Story-by-Story Build — Context-Bounded Implementation¶
Type: Operational pattern
Related: kelly-handbook-ch7-multi-agent, kelly-handbook-ch8-memory
The Problem: Context Overflow in Long BUILD Phases¶
When a BUILD phase has 20+ stories, handing the agent the entire sprint backlog in a single session doesn't work. The agent's context window fills up with:
- The full task description (all stories)
- Every file it reads to understand the codebase
- Every file it writes or edits
- Tool call history (exec output, file contents)
- Its own reasoning
By story 5 or 6, the agent is spending most of its context re-reading files it already read. By story 10, it starts looping — reading the same files repeatedly without producing output. By story 15, it may hallucinate or produce duplicate code.
The Solution: One Story Per Agent Session¶
The factory spawns one story at a time. Each story gets its own subagent session with:
- Bounded context — only the files relevant to that story
- Fresh state — no accumulated tool history from previous stories
- Clear scope — the agent knows exactly what to build
The Pattern¶
For each story in the sprint backlog:
1. spawn-subphase.sh <project> <step> <pipeline>
2. Task description includes ONE story + relevant context files
3. sessions_yield — wait for completion
4. Verify DONE marker + bead closure
5. Next story
Stories are sequential within a build step. The agent finishes story N before story N+1 starts.
What the Task Description Looks Like¶
<!-- BEAD: workspace-123 -->
## Task: Implement STORY-003 — User Authentication
**Project:** my-project
**Story:** implementation-artifacts/stories/STORY-003-auth-login.md
**Context files:**
- implementation-artifacts/stories/STORY-001-models.md (completed — reference only)
- implementation-artifacts/SPEC.md
**Requirements:**
- Implement login/logout endpoints
- Add session middleware
- Write tests for auth flow
**Output:** Code in implementation-artifacts/, tests passing
The agent gets ONE story, the minimum context needed, and a clear output expectation.

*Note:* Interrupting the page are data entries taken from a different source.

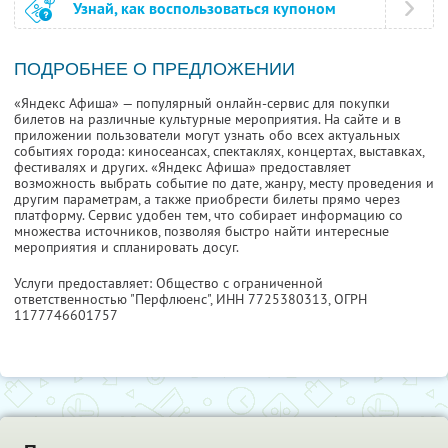
Узнай, как воспользоваться купоном
ПОДРОБНЕЕ О ПРЕДЛОЖЕНИИ
«Яндекс Афиша» — популярный онлайн-сервис для покупки
билетов на различные культурные мероприятия. На сайте и в
приложении пользователи могут узнать обо всех актуальных
событиях города: киносеансах, спектаклях, концертах, выставках,
фестивалях и других. «Яндекс Афиша» предоставляет
возможность выбрать событие по дате, жанру, месту проведения и
другим параметрам, а также приобрести билеты прямо через
платформу. Сервис удобен тем, что собирает информацию со
множества источников, позволяя быстро найти интересные
мероприятия и спланировать досуг.
Услуги предоставляет: Общество с ограниченной
ответственностью "Перфлюенс",
ИНН 7725380313
, ОГРН
1177746601757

The Anti-Pattern: Multi-Story Spawns¶
Spawning multiple stories in one session is the most common cause of build failures in the factory.
What Happens¶
- Agent receives 5 stories in one task description
- Reads all relevant files for story 1 — context used: 20%
- Implements story 1 — context used: 35%
- Reads files for story 2 — context used: 50%
- Implements story 2 — context used: 65%
- By story 3, context is tight — agent re-reads files it already loaded
- By story 4, agent is looping — reading
models.pyfor the third time - Story 5 never gets written
Real Example: Sally's Multi-Storyboard Failure¶
Sally (the UI/UX agent) was given a multi-storyboard spawn — implement 9 storyboard frames in one session. The result:
- Frame 1-3: implemented correctly
- Frame 4-6: implemented with copy-paste errors from frames 1-3
- Frame 7-9: never produced — Sally looped reading the spec file
The fix: spawn Sally once per storyboard frame. All 9 frames completed successfully in separate sessions.
Real Example: Amelia's Success with Separate Sessions¶
Amelia (the build agent) completed 24+ stories across test-web-run and factory-dashboard-rebuild — all in separate sessions. Each session produced clean, working code. No loops, no context overflow, no duplicate work.
Context Window Budget¶
The practical limit depends on the model, but the factory's rule of thumb:
| Stories per Session | Outcome |
|---|---|
| 1 | Reliable — agent finishes with context to spare |
| 2-3 | Usually works — but watch for re-reads |
| 4-5 | Risky — agent may loop on later stories |
| 6+ | Almost certain to fail — context overflow |
For complex stories (many files, large codebase), even 2 stories may be too many. When in doubt, use 1.
Implementation Details¶
Step Ordering¶
Stories are assigned to steps in the pipeline formula. Each build step maps to one or more stories:
4.1 → Sprint Planning (assigns stories to steps)
4.2 → STORY-001 implementation
4.3 → STORY-002 implementation
4.4 → STORY-003 implementation
The auto-spawn-chain handles chaining: 4.2 completes → 4.3 spawns → 4.4 spawns → done.
Context Files¶
Each story's task description includes only the context files it needs:
- The story file itself
- The SPEC (if it exists)
- Previously completed stories that this story depends on
- Relevant design artifacts
The agent does not get the full backlog, other stories' files, or unrelated artifacts.
Verification¶
After each story:
1. DONE marker exists at the expected path
2. Bead is closed
3. Code compiles / tests pass (if QA step follows)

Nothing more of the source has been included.